Table 4 Top Reactome leading edge genes related to cell stress, ROS, NOS, and cell metabolism gene sets enriched by low- or high-frequency (vs. control), or low- vs high-frequency tensile strain.

Changes in lactate and cytokine/chemokine release into conditioned media following cyclic tensile strain

Since gene sets associated with metabolic disturbances and oxidative stress were enriched following cyclic tensile strain, we compared lactate and cytokine/chemokine release from synovial tissues in conditioned media after tensile strain loading (Fig. 2).

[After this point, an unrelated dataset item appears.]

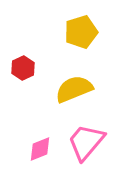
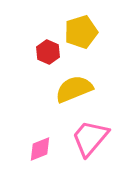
red hexagon: moved 25 px right, 16 px up; rotated 10 degrees counterclockwise
pink trapezoid: moved 4 px right, 4 px up
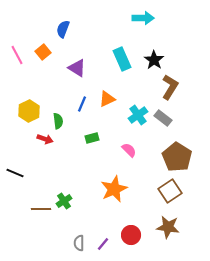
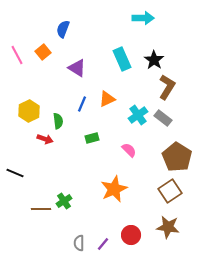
brown L-shape: moved 3 px left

Cyclic tensile strain increased lactate production (Fig. 2a). High-frequency strain increased synovial tissue lactate release (442.11 nmol [95%CI 73.15, 811.06]) compared to static controls (Fig. 2c). A small, statistically non-significant increase in lactate release was induced by low-frequency tensile strain (79.56 nmol [95%CI − 289.40, 448.51]) compared to static control (Fig. 2c).

Figure 2
figure 2

Lactate and MCP-1 release into conditioned media from synovial tissue. (a) Dot plot displaying the individual lactate measures as well as the mean ± 95% CI of lactate for Control (black), Low (light blue), and High (dark blue) strain conditions. (b) Dot plot displaying the individual MCP-1 measures as well as the mean ± 95% CI of lactate for Control (black), Low (light blue), and High (dark blue) strain conditions. (c) Linear mixed effects model estimates for lactate (Model 1) and MCP-1 (Model 2) in conditioned media for each cyclic tensile strain condition. CI, confidence interval; nmol, nanomolar; pg/mL, picogram per millilitre.

MCP-1 concentration was highest in the conditioned media from control tissues (Fig. 2b). Tissues exposed to low-frequency strain had decreased MCP-1 release (− 3075.01 pg/mL [95%CI − 5201.69, − 948.33]) compared to control (Fig. 2c). A similar trend was seen with tissues exposed to high-frequency strain (− 2059.60 [95%CI − 4186.28, 67.08]) compared to control (Fig. 2c); however, this estimate lacked precision.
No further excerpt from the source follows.